Dataset entries:

Content starts

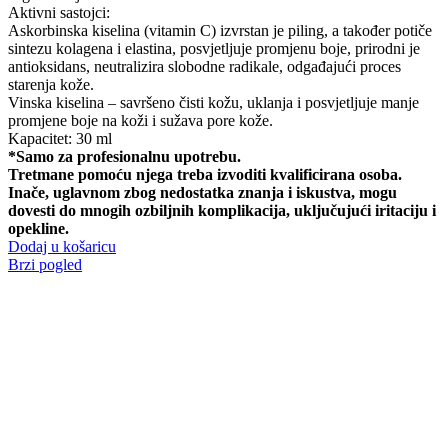
Aktivni sastojci:
Askorbinska kiselina (vitamin C) izvrstan je piling, a također potiče
sintezu kolagena i elastina, posvjetljuje promjenu boje, prirodni je
antioksidans, neutralizira slobodne radikale, odgađajući proces
starenja kože.
Vinska kiselina – savršeno čisti kožu, uklanja i posvjetljuje manje
promjene boje na koži i sužava pore kože.
Kapacitet: 30 ml
*Samo za profesionalnu upotrebu.
Tretmane pomoću njega treba izvoditi kvalificirana osoba.
Inače, uglavnom zbog nedostatka znanja i iskustva, mogu
dovesti do mnogih ozbiljnih komplikacija, uključujući iritaciju i
opekline.
Dodaj u košaricu
Brzi pogled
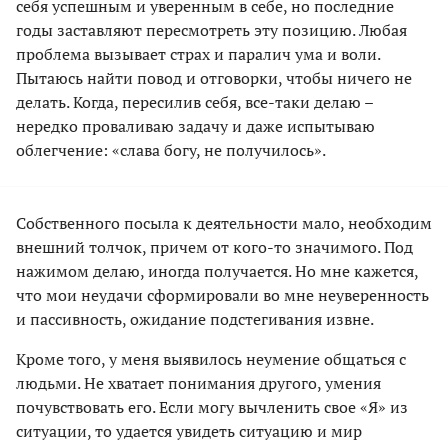
себя успешным и уверенным в себе, но последние
годы заставляют пересмотреть эту позицию. Любая
проблема вызывает страх и паралич ума и воли.
Пытаюсь найти повод и отговорки, чтобы ничего не
делать. Когда, пересилив себя, все-таки делаю –
нередко проваливаю задачу и даже испытываю
облегчение: «слава богу, не получилось».
Собственного посыла к деятельности мало, необходим
внешний толчок, причем от кого-то значимого. Под
нажимом делаю, иногда получается. Но мне кажется,
что мои неудачи сформировали во мне неуверенность
и пассивность, ожидание подстегивания извне.
Кроме того, у меня выявилось неумение общаться с
людьми. Не хватает понимания другого, умения
почувствовать его. Если могу вычленить свое «Я» из
ситуации, то удается увидеть ситуацию и мир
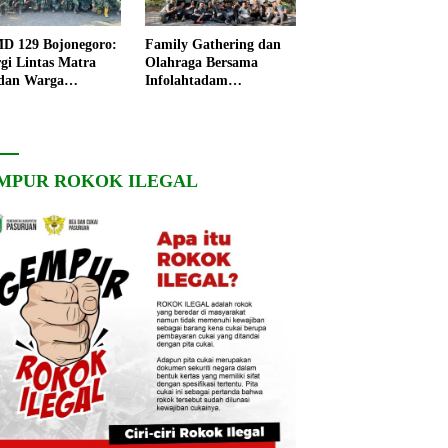
 129 Bojonegoro:
Family Gathering dan
rgi Lintas Matra
Olahraga Bersama
dan Warga
Infolahtadam
ngo, Percepat
V/Brawijaya Pererat
angunan Desa
Soliditas dan
Kebersamaan
MPUR ROKOK ILEGAL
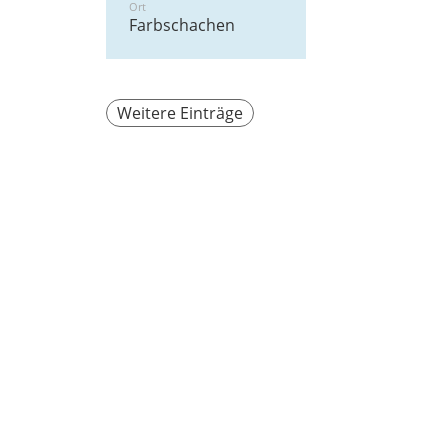
Ort
Farbschachen
Weitere Einträge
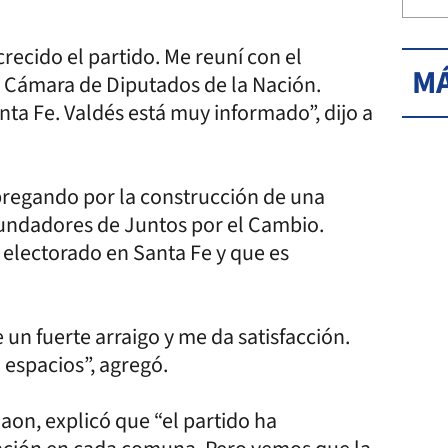
recido el partido. Me reuní con el
MÁ
 Cámara de Diputados de la Nación.
nta Fe. Valdés está muy informado”, dijo a
bregando por la construcción de una
 fundadores de Juntos por el Cambio.
 electorado en Santa Fe y que es
 un fuerte arraigo y me da satisfacción.
espacios”, agregó.
Naon, explicó que “el partido ha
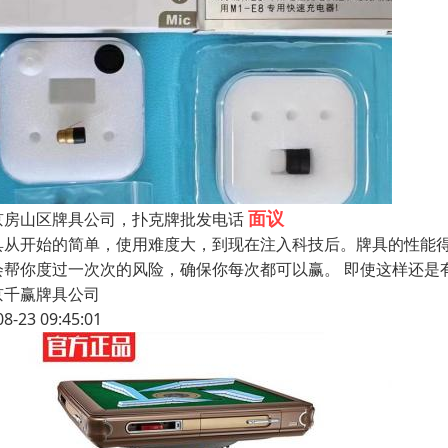
面议
京房山区牌具公司，扑克牌批发电话
具从开始的简单，使用难度大，到现在注入科技后。牌具的性能
会帮你度过一次次的风险，确保你每次都可以赢。 即使这样还是
京千赢牌具公司
08-23 09:45:01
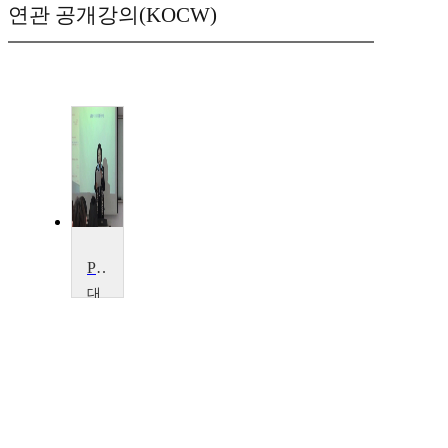
연관 공개강의(KOCW)
PR이론
대
구
가
톨
릭
대
학
교
서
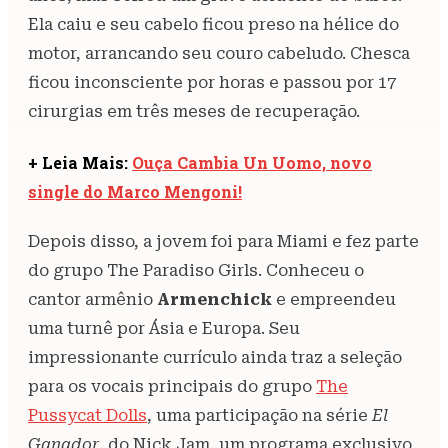
Ela caiu e seu cabelo ficou preso na hélice do
motor, arrancando seu couro cabeludo. Chesca
ficou inconsciente por horas e passou por 17
cirurgias em três meses de recuperação.
+ Leia Mais:
Ouça Cambia Un Uomo, novo
single do Marco Mengoni!
Depois disso, a jovem foi para Miami e fez parte
do grupo The Paradiso Girls. Conheceu o
cantor armênio
Armenchick
e empreendeu
uma turnê por Ásia e Europa. Seu
impressionante currículo ainda traz a seleção
para os vocais principais do grupo
The
Pussycat Dolls
, uma participação na série
El
Ganador
, do Nick Jam, um programa exclusivo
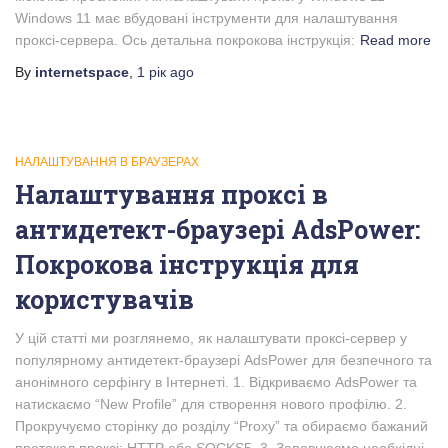
Windows 11 має вбудовані інструменти для налаштування
проксі-сервера. Ось детальна покрокова інструкція:
Read more
By
internetspace
,
1 рік
ago
НАЛАШТУВАННЯ В БРАУЗЕРАХ
Налаштування проксі в
антидетект-браузері AdsPower:
Покрокова інструкція для
користувачів
У цій статті ми розглянемо, як налаштувати проксі-сервер у
популярному антидетект-браузері AdsPower для безпечного та
анонімного серфінгу в Інтернеті. 1. Відкриваємо AdsPower та
натискаємо “New Profile” для створення нового профілю. 2.
Прокручуємо сторінку до розділу “Proxy” та обираємо бажаний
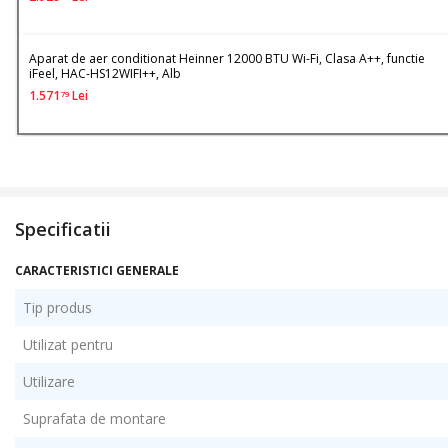
Aparat de aer conditionat Heinner 12000 BTU Wi-Fi, Clasa A++, functie
iFeel, HAC-HS12WIFI++, Alb
1.571
Lei
79
Specificatii
CARACTERISTICI GENERALE
Tip produs
Utilizat pentru
Utilizare
Suprafata de montare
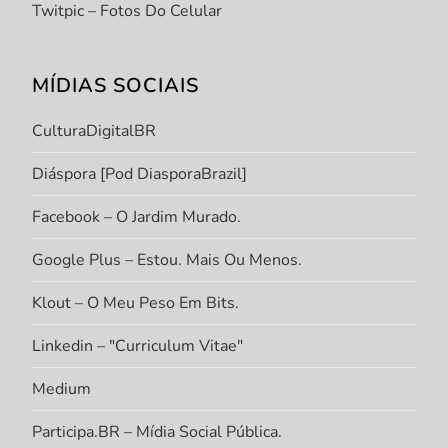
Twitpic – Fotos Do Celular
MÍDIAS SOCIAIS
CulturaDigitalBR
Diáspora [Pod DiasporaBrazil]
Facebook – O Jardim Murado.
Google Plus – Estou. Mais Ou Menos.
Klout – O Meu Peso Em Bits.
Linkedin – "Curriculum Vitae"
Medium
Participa.BR – Mídia Social Pública.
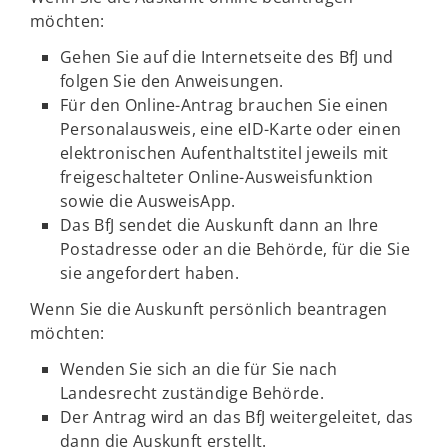
möchten:
Gehen Sie auf die Internetseite des BfJ und
folgen Sie den Anweisungen.
Für den Online-Antrag brauchen Sie einen
Personalausweis, eine eID-Karte oder einen
elektronischen Aufenthaltstitel jeweils mit
freigeschalteter Online-Ausweisfunktion
sowie die AusweisApp.
Das BfJ sendet die Auskunft dann an Ihre
Postadresse oder an die Behörde, für die Sie
sie angefordert haben.
Wenn Sie die Auskunft persönlich beantragen
möchten:
Wenden Sie sich an die für Sie nach
Landesrecht zuständige Behörde.
Der Antrag wird an das BfJ weitergeleitet, das
dann die Auskunft erstellt.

Content ends

* _WORK TO COMPLETE_
Only these are to be transcribed: the line with "Landesrecht zuständige Behörde." and every line after it through the last line of the entries, each exactly.

* _ANSWER BELOW_
Landesrecht zuständige Behörde.
Der Antrag wird an das BfJ weitergeleitet, das
dann die Auskunft erstellt.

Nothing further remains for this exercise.